You might say that West Cork is like County Kerry without the crowds. Like Kerry, it’s got a photo-friendly craggy topography and jagged Atlantic coastline; and also as in Kerry, it’s impossible to make good time on the narrow, sinuous roads here, as they twist along rivers, through valleys, around mountains, and through lovely small towns. Those willing to slow down and go with the flow are amply rewarded. You’ll probably come across a few rural intersections that are completely lacking in signage, and end up slowing down for at least one herd of sheep ambling down a country lane. In places, the public route that hugs the coast narrows to just one lane and delivers heart-stopping views. Over time, you may come to think of the roads here as one of West Cork’s great pleasures.

Some of the most beautiful coastal scenery (and severe weather) is on West Cork’s islands. Cape Clear, home to a bird-watching observatory, is also a well-known Gaeltacht: Schoolchildren and adults alike come here to work on their Gaelic skills each summer. Dursey Island, off the tip of the Beara Peninsula, is accessible by cable car. Garinish Island in Glengarriff is the site of Ilnacullin, an elaborate Italianate garden.

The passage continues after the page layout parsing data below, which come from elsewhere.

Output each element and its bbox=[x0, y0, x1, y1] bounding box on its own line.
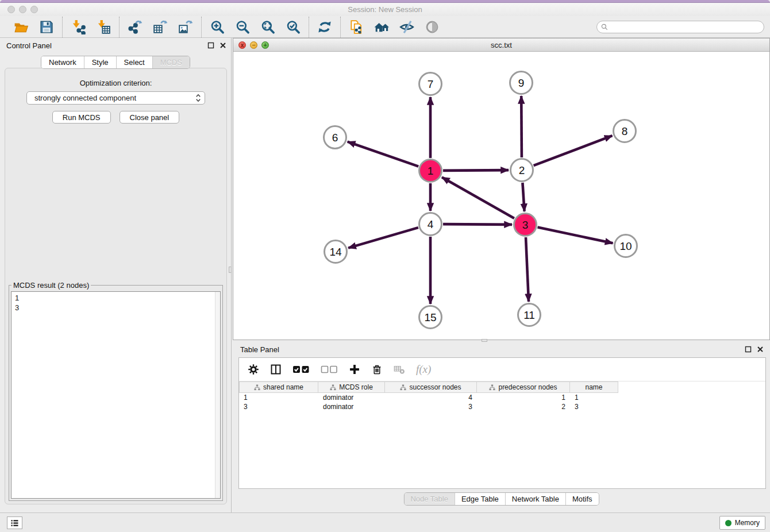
list-icon bbox=[10, 518, 20, 528]
network-window-titlebar[interactable]: x – + scc.txt bbox=[233, 38, 769, 52]
export-table-button[interactable] bbox=[152, 19, 168, 35]
select-all-button[interactable] bbox=[292, 364, 310, 375]
graph-node-6[interactable]: 6 bbox=[323, 125, 347, 149]
eye-disabled-button[interactable] bbox=[424, 19, 440, 35]
column-header-predecessor-nodes[interactable]: predecessor nodes bbox=[477, 381, 570, 393]
open-folder-button[interactable] bbox=[13, 19, 29, 35]
duplicate-network-button[interactable] bbox=[348, 19, 364, 35]
graph-node-15[interactable]: 15 bbox=[418, 305, 442, 329]
graph-node-4[interactable]: 4 bbox=[418, 212, 442, 236]
export-network-button[interactable] bbox=[127, 19, 143, 35]
network-canvas[interactable]: 1234678910111415 bbox=[233, 52, 769, 340]
cell-0-MCDS-role[interactable]: dominator bbox=[318, 393, 385, 402]
import-network-button[interactable] bbox=[70, 19, 86, 35]
save-button[interactable] bbox=[38, 19, 55, 35]
graph-edge-3-10[interactable] bbox=[538, 228, 613, 244]
graph-edge-1-6[interactable] bbox=[348, 142, 419, 167]
cell-1-name[interactable]: 3 bbox=[570, 402, 618, 411]
zoom-selected-button[interactable] bbox=[285, 19, 301, 35]
tab-style[interactable]: Style bbox=[84, 56, 116, 68]
panel-list-button[interactable] bbox=[7, 516, 22, 529]
eye-disabled-icon bbox=[425, 20, 440, 34]
graph-edge-3-1[interactable] bbox=[442, 177, 514, 218]
graph-node-7[interactable]: 7 bbox=[418, 72, 442, 96]
homes-button[interactable] bbox=[374, 19, 390, 35]
graph-node-11[interactable]: 11 bbox=[517, 303, 541, 327]
graph-edge-2-9[interactable] bbox=[521, 96, 522, 157]
column-header-successor-nodes[interactable]: successor nodes bbox=[385, 381, 477, 393]
control-panel-titlebar: Control Panel bbox=[0, 38, 231, 53]
graph-edge-3-11[interactable] bbox=[526, 237, 529, 302]
cell-0-predecessor-nodes[interactable]: 1 bbox=[477, 393, 570, 402]
delete-row-button[interactable] bbox=[371, 364, 383, 375]
zoom-fit-button[interactable] bbox=[260, 19, 276, 35]
control-panel-title: Control Panel bbox=[6, 41, 52, 50]
cell-0-successor-nodes[interactable]: 4 bbox=[385, 393, 477, 402]
table-tab-edge-table[interactable]: Edge Table bbox=[455, 493, 505, 505]
zoom-in-button[interactable] bbox=[209, 19, 225, 35]
control-panel-tabs: NetworkStyleSelectMCDS bbox=[41, 56, 190, 69]
close-panel-button[interactable]: Close panel bbox=[120, 111, 180, 124]
table-panel-close-icon[interactable] bbox=[757, 346, 764, 353]
sort-icon bbox=[400, 384, 406, 391]
export-image-button[interactable] bbox=[178, 19, 194, 35]
vertical-split-handle[interactable] bbox=[229, 267, 232, 273]
tab-mcds[interactable]: MCDS bbox=[152, 56, 190, 68]
refresh-button[interactable] bbox=[317, 19, 333, 35]
graph-edge-4-14[interactable] bbox=[348, 228, 418, 248]
column-header-shared-name[interactable]: shared name bbox=[239, 381, 318, 393]
search-input[interactable] bbox=[596, 21, 764, 33]
export-network-icon bbox=[128, 20, 143, 34]
import-table-button[interactable] bbox=[95, 19, 111, 35]
dropdown-selected-value: strongly connected component bbox=[34, 94, 195, 102]
run-mcds-button[interactable]: Run MCDS bbox=[52, 111, 111, 124]
cell-0-shared-name[interactable]: 1 bbox=[239, 393, 318, 402]
graph-node-1[interactable]: 1 bbox=[418, 159, 442, 183]
node-table: f(x) shared nameMCDS rolesuccessor nodes… bbox=[238, 357, 766, 489]
graph-node-9[interactable]: 9 bbox=[509, 71, 533, 95]
table-panel-title: Table Panel bbox=[240, 345, 279, 354]
tab-select[interactable]: Select bbox=[116, 56, 152, 68]
deselect-all-button[interactable] bbox=[321, 364, 338, 375]
graph-node-3[interactable]: 3 bbox=[513, 213, 537, 237]
control-panel-close-icon[interactable] bbox=[220, 42, 226, 49]
mcds-tab-content: Optimization criterion: strongly connect… bbox=[5, 68, 227, 504]
result-scrollbar[interactable] bbox=[215, 292, 220, 498]
table-row-0[interactable]: 1dominator411 bbox=[239, 393, 765, 402]
optimization-criterion-dropdown[interactable]: strongly connected component bbox=[26, 91, 205, 105]
graph-edge-2-8[interactable] bbox=[534, 136, 613, 165]
export-image-icon bbox=[178, 20, 193, 34]
cell-1-successor-nodes[interactable]: 3 bbox=[385, 402, 477, 411]
cell-0-name[interactable]: 1 bbox=[570, 393, 618, 402]
cell-1-predecessor-nodes[interactable]: 2 bbox=[477, 402, 570, 411]
graph-edge-4-3[interactable] bbox=[443, 224, 512, 225]
graph-edge-1-2[interactable] bbox=[443, 170, 509, 171]
cell-1-shared-name[interactable]: 3 bbox=[239, 402, 318, 411]
zoom-in-icon bbox=[210, 20, 225, 34]
control-panel: Control Panel NetworkStyleSelectMCDS Opt… bbox=[0, 38, 232, 512]
table-tab-network-table[interactable]: Network Table bbox=[505, 493, 565, 505]
table-row-1[interactable]: 3dominator323 bbox=[239, 402, 765, 411]
graph-node-14[interactable]: 14 bbox=[324, 240, 348, 264]
mcds-result-text[interactable]: 1 3 bbox=[11, 291, 221, 499]
zoom-out-button[interactable] bbox=[234, 19, 251, 35]
add-row-button[interactable] bbox=[349, 364, 360, 375]
tab-network[interactable]: Network bbox=[41, 56, 84, 68]
table-tab-motifs[interactable]: Motifs bbox=[565, 493, 599, 505]
table-panel-float-icon[interactable] bbox=[745, 346, 752, 353]
column-header-name[interactable]: name bbox=[570, 381, 618, 393]
graph-node-2[interactable]: 2 bbox=[510, 158, 534, 182]
graph-node-10[interactable]: 10 bbox=[614, 234, 638, 258]
memory-button[interactable]: Memory bbox=[719, 516, 765, 530]
gear-button[interactable] bbox=[248, 364, 259, 375]
delete-table-button bbox=[394, 364, 405, 375]
homes-icon bbox=[374, 20, 389, 34]
columns-button[interactable] bbox=[270, 364, 282, 375]
graph-node-8[interactable]: 8 bbox=[613, 119, 637, 143]
control-panel-float-icon[interactable] bbox=[207, 42, 214, 49]
graph-edge-2-3[interactable] bbox=[522, 183, 524, 211]
hide-eye-button[interactable] bbox=[399, 19, 415, 35]
cell-1-MCDS-role[interactable]: dominator bbox=[318, 402, 385, 411]
table-tab-node-table[interactable]: Node Table bbox=[404, 493, 455, 505]
column-header-MCDS-role[interactable]: MCDS role bbox=[318, 381, 385, 393]
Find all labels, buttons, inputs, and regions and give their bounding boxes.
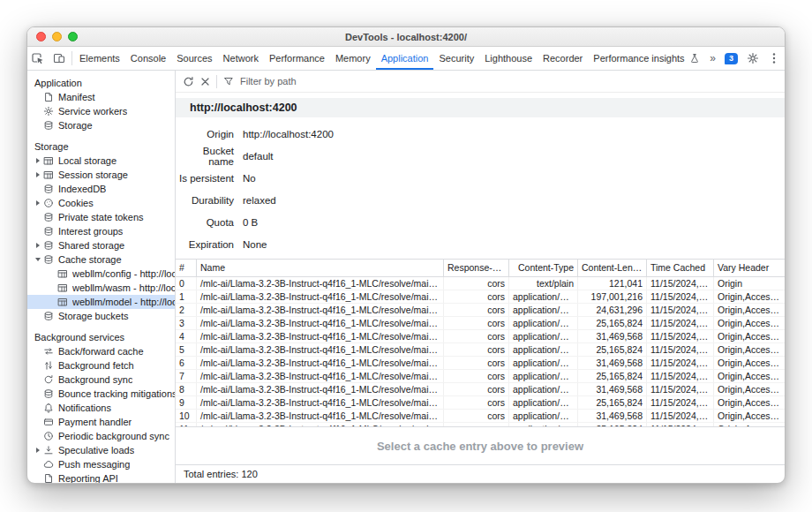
cell: 11/15/2024, 10…: [647, 410, 714, 422]
tab-elements[interactable]: Elements: [74, 47, 125, 70]
sidebar-item-bounce-tracking-mitigations[interactable]: Bounce tracking mitigations: [27, 387, 175, 401]
close-window-button[interactable]: [36, 32, 46, 41]
cache-row-10[interactable]: 10/mlc-ai/Llama-3.2-3B-Instruct-q4f16_1-…: [176, 410, 785, 423]
chevron-right-icon[interactable]: [33, 448, 42, 453]
cache-row-7[interactable]: 7/mlc-ai/Llama-3.2-3B-Instruct-q4f16_1-M…: [176, 370, 785, 383]
tab-sources[interactable]: Sources: [171, 47, 217, 70]
chevron-right-icon[interactable]: [33, 200, 42, 206]
chevron-down-icon[interactable]: [33, 258, 42, 261]
tab-security[interactable]: Security: [433, 47, 479, 70]
window-titlebar[interactable]: DevTools - localhost:4200/: [27, 27, 785, 47]
cell: 25,165,824: [578, 370, 647, 382]
column-header-content-type[interactable]: Content-Type: [509, 260, 578, 276]
tab-label: Memory: [335, 53, 371, 64]
devtools-content: ApplicationManifestService workersStorag…: [27, 71, 785, 483]
sidebar-item-payment-handler[interactable]: Payment handler: [27, 415, 175, 429]
settings-gear-icon[interactable]: [742, 47, 763, 70]
sidebar-item-periodic-background-sync[interactable]: Periodic background sync: [27, 429, 175, 443]
sidebar-item-interest-groups[interactable]: Interest groups: [27, 224, 175, 238]
cache-row-5[interactable]: 5/mlc-ai/Llama-3.2-3B-Instruct-q4f16_1-M…: [176, 343, 785, 357]
filter-icon[interactable]: [223, 76, 234, 87]
sidebar-item-label: Service workers: [58, 106, 127, 117]
tab-label: Application: [381, 53, 429, 64]
sidebar-item-manifest[interactable]: Manifest: [27, 90, 175, 104]
device-toolbar-icon[interactable]: [49, 47, 70, 70]
table-icon: [56, 282, 69, 293]
cell: application/oc…: [509, 317, 578, 329]
chevron-right-icon[interactable]: [33, 243, 42, 248]
sidebar-item-service-workers[interactable]: Service workers: [27, 104, 175, 118]
sidebar-item-background-sync[interactable]: Background sync: [27, 373, 175, 387]
sidebar-item-reporting-api[interactable]: Reporting API: [27, 471, 175, 483]
tab-network[interactable]: Network: [218, 47, 264, 70]
column-header-name[interactable]: Name: [197, 260, 444, 276]
cache-row-3[interactable]: 3/mlc-ai/Llama-3.2-3B-Instruct-q4f16_1-M…: [176, 317, 785, 330]
sync-icon: [42, 374, 55, 385]
column-header-vary-header[interactable]: Vary Header: [714, 260, 785, 276]
sidebar-item-session-storage[interactable]: Session storage: [27, 168, 175, 182]
cache-row-0[interactable]: 0/mlc-ai/Llama-3.2-3B-Instruct-q4f16_1-M…: [176, 277, 785, 290]
more-tabs-chevron[interactable]: »: [705, 47, 720, 70]
clock-icon: [42, 431, 55, 441]
tab-console[interactable]: Console: [125, 47, 171, 70]
zoom-window-button[interactable]: [68, 32, 78, 41]
filter-by-path-input[interactable]: Filter by path: [240, 76, 297, 87]
meta-value: None: [243, 239, 267, 250]
sidebar-item-shared-storage[interactable]: Shared storage: [27, 238, 175, 252]
cell: Origin,Access…: [714, 357, 785, 369]
sidebar-item-label: Back/forward cache: [58, 346, 144, 357]
cache-row-9[interactable]: 9/mlc-ai/Llama-3.2-3B-Instruct-q4f16_1-M…: [176, 396, 785, 410]
sidebar-item-webllm-model-http-loc[interactable]: webllm/model - http://loc…: [27, 295, 175, 309]
sidebar-item-push-messaging[interactable]: Push messaging: [27, 457, 175, 471]
cell: 25,165,824: [578, 343, 647, 356]
kebab-menu-icon[interactable]: [763, 47, 785, 70]
document-icon: [42, 92, 55, 102]
inspect-icon[interactable]: [27, 47, 49, 70]
cache-row-8[interactable]: 8/mlc-ai/Llama-3.2-3B-Instruct-q4f16_1-M…: [176, 383, 785, 396]
column-header-response-type[interactable]: Response-Type: [444, 260, 509, 276]
cache-storage-panel: Filter by path http://localhost:4200 Ori…: [176, 71, 785, 483]
delete-selected-icon[interactable]: [200, 77, 210, 87]
minimize-window-button[interactable]: [52, 32, 62, 41]
sidebar-item-label: Bounce tracking mitigations: [58, 388, 175, 399]
column-header-time-cached[interactable]: Time Cached: [647, 260, 714, 276]
sidebar-item-back-forward-cache[interactable]: Back/forward cache: [27, 344, 175, 358]
refresh-icon[interactable]: [183, 76, 194, 87]
cache-row-4[interactable]: 4/mlc-ai/Llama-3.2-3B-Instruct-q4f16_1-M…: [176, 330, 785, 343]
meta-label: Quota: [176, 217, 234, 228]
sidebar-item-storage[interactable]: Storage: [27, 118, 175, 132]
tabbar-right-icons: [742, 47, 785, 70]
chevron-right-icon[interactable]: [33, 172, 42, 177]
sidebar-item-speculative-loads[interactable]: Speculative loads: [27, 443, 175, 457]
cache-row-6[interactable]: 6/mlc-ai/Llama-3.2-3B-Instruct-q4f16_1-M…: [176, 357, 785, 370]
tab-recorder[interactable]: Recorder: [538, 47, 588, 70]
sidebar-section-application: Application: [27, 76, 175, 90]
cache-row-1[interactable]: 1/mlc-ai/Llama-3.2-3B-Instruct-q4f16_1-M…: [176, 290, 785, 304]
tab-memory[interactable]: Memory: [330, 47, 376, 70]
sidebar-item-indexeddb[interactable]: IndexedDB: [27, 182, 175, 196]
console-messages-badge[interactable]: 3: [725, 53, 738, 64]
cell: cors: [444, 277, 509, 290]
tab-lighthouse[interactable]: Lighthouse: [479, 47, 538, 70]
sidebar-item-notifications[interactable]: Notifications: [27, 401, 175, 415]
cache-row-2[interactable]: 2/mlc-ai/Llama-3.2-3B-Instruct-q4f16_1-M…: [176, 304, 785, 317]
window-title: DevTools - localhost:4200/: [27, 32, 785, 42]
meta-label: Is persistent: [176, 173, 234, 184]
tab-performance[interactable]: Performance: [264, 47, 330, 70]
sidebar-item-webllm-wasm-http-loca[interactable]: webllm/wasm - http://loca…: [27, 281, 175, 295]
sidebar-item-cache-storage[interactable]: Cache storage: [27, 252, 175, 267]
cell: 11/15/2024, 10…: [647, 330, 714, 343]
tabbar-left-icons: [27, 47, 70, 70]
column-header-content-length[interactable]: Content-Length: [578, 260, 647, 276]
sidebar-item-background-fetch[interactable]: Background fetch: [27, 358, 175, 373]
sidebar-item-webllm-config-http-loc[interactable]: webllm/config - http://loc…: [27, 267, 175, 281]
sidebar-item-cookies[interactable]: Cookies: [27, 196, 175, 210]
sidebar-item-storage-buckets[interactable]: Storage buckets: [27, 309, 175, 323]
chevron-right-icon[interactable]: [33, 158, 42, 163]
cell: 31,469,568: [578, 330, 647, 343]
sidebar-item-private-state-tokens[interactable]: Private state tokens: [27, 210, 175, 224]
column-header-[interactable]: #: [176, 260, 197, 276]
tab-performance-insights[interactable]: Performance insights: [588, 47, 705, 70]
tab-application[interactable]: Application: [376, 47, 434, 70]
sidebar-item-local-storage[interactable]: Local storage: [27, 154, 175, 168]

The area is also known for its enticing and colorful towns. A cluster of artists gives Ballydehob a creative flair. At the local butcher, colorful drawings of cattle, pigs, and chickens indicate what's available, and a mural on the outside wall of a pub depicts a caleigh. Other notable enclaves include the buzzy, seaside town of Skibbereen (meaning "Little Boat Harbor"), where impromptu traditional-music sessions are commonplace in its 22 pubs; the immaculate, flower-box-on-every-sill town of Clonakilty; the yachting town Schull; and Barleycove, a remote, wind-swept resort that's the last stop before Mizen Head and the sheer cliffs at the island's southernmost tip.